The present invention relates to a covering and an electrically conductive means according to the introductory parts of claims 1 and 5.
Tile-shaped electrically conductive ceramic articles can be combined to form a covering for wall and floor linings and then communicate in electrically conductive fashion with an electrically dissipative conductive substructure. Such wall and/or floor constructions are particularly well-suited for operating rooms, laboratories, industrial rooms in danger of fire, such as paint shops, paint factories, warehouses for inflammable chemicals such as solvents or the like, etc. Nowadays there is also a need for such ceramic tiles in areas where a perceptible electrical discharge on persons is to be avoided, such as in office rooms containing computers and similar electrical and electronic equipment or where electronic components such as chips are produced. Floor coverings in operating rooms are expected to ensure constant dissipation of static electricity but at the same time prevent current from flowing off in a dangerous strength in case of contact between the human body and poorly insulated current-carrying parts. Such tile-shaped electrically conductive ceramic elements are also used here as elements of floor coverings. If they are to meet the requirements, such coverings must have an electrical resistance in the range of 104 to 105 ohms.

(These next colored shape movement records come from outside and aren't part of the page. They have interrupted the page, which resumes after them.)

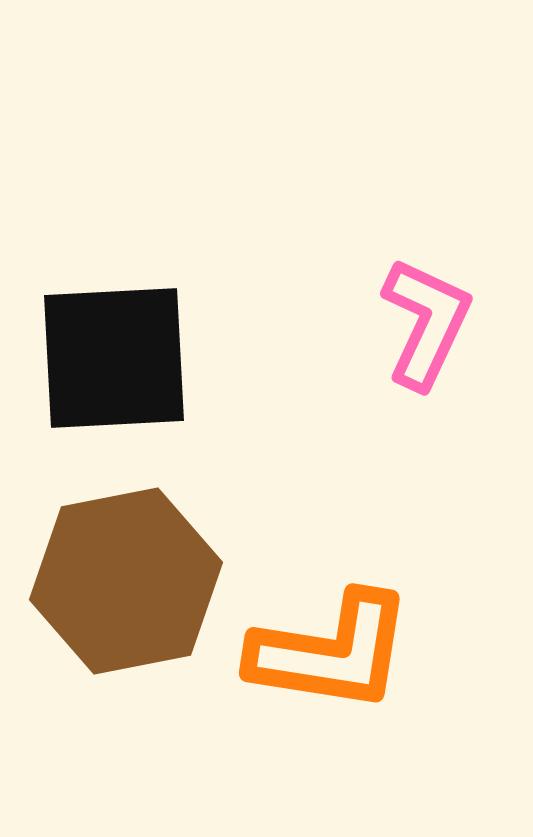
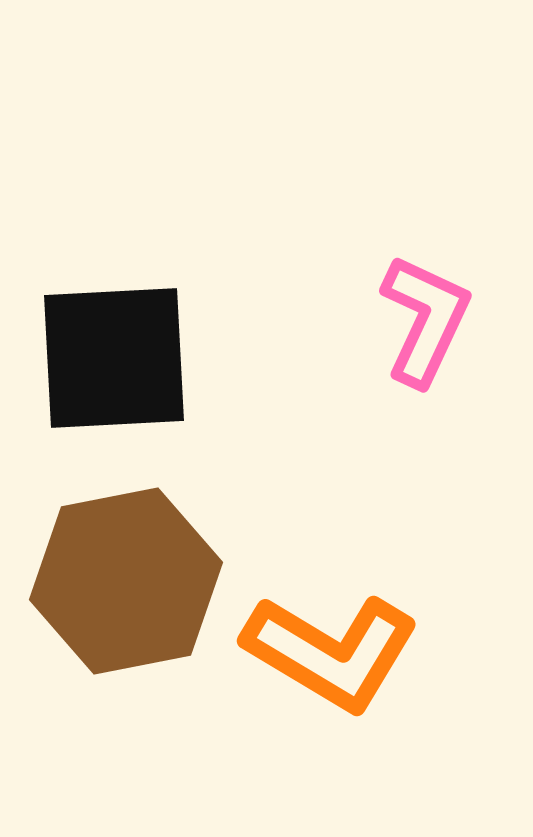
pink L-shape: moved 1 px left, 3 px up
orange L-shape: rotated 22 degrees clockwise
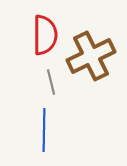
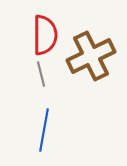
gray line: moved 10 px left, 8 px up
blue line: rotated 9 degrees clockwise
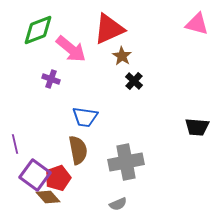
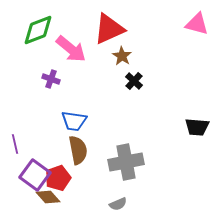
blue trapezoid: moved 11 px left, 4 px down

Such coverings made from ceramic tile-shaped elements have advantages compared to PVC and other synthetic coverings since the latter are insufficiently resistant to organic solvents and other chemicals used for cleaning and disinfection. Furthermore, electrically conductive organic adhesives whose conductivity values are not stable for long time periods must be used to connect such floor coverings to the electrically dissipative substructure.

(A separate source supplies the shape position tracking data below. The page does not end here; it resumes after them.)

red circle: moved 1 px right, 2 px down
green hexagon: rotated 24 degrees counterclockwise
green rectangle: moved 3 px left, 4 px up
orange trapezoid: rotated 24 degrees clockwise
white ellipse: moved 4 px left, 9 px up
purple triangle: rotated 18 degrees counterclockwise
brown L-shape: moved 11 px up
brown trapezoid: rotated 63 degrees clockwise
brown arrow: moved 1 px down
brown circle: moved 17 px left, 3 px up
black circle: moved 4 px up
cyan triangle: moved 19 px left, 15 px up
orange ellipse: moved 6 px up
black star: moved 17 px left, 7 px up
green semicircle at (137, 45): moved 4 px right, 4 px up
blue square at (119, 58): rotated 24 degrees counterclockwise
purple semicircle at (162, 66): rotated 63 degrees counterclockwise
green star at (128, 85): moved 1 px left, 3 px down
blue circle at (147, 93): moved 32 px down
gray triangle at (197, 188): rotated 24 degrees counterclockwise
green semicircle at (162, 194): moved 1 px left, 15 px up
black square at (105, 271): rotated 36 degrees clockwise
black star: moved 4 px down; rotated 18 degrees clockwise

Furthermore, carpet coverings made of synthetic fibers are known to charge themselves with static electricity, which one has attempted to avoid by weaving in or otherwise incorporating electrically conductive threads or wire meshes, a procedure which is expensive and does not even lead to satisfactory results.
The first attempt was to provide the visible side of tile-shaped ceramic elements for making such dissipative coverings with an electrically conductive coating. "Baukeramik" 8/84 p. 96 describes a grayish blue conductive tile in a 15×15 format which is made of ceramic material and has an electrically conductive coating drawn over the side edges, so that electricity can only be conducted away via the joint material abutting the edges of such tiles and this material must be made of basic substances made electrically conductive. Since such joint material is prone to aftercontraction, there is a danger of the electrical contact with the tile edges being lost at least in part. Furthermore, such joint material is quickly washed out when frequently cleaned, which may also lead to reduction of the contact surfaces. Not only does this alter the leakage resistance, the mechanical stability of the tiling also suffers. Furthermore, the contraction and the wear of the joint material create tiny spaces between the tile edges and the joint material which can be clogged with germs, which is absolutely intolerable in operating rooms, for example. Finally, the known tiles have a relatively small format, so that they do not have the local transition resistance required by the test standard (VDE rule 0100/5.73 Art. 24).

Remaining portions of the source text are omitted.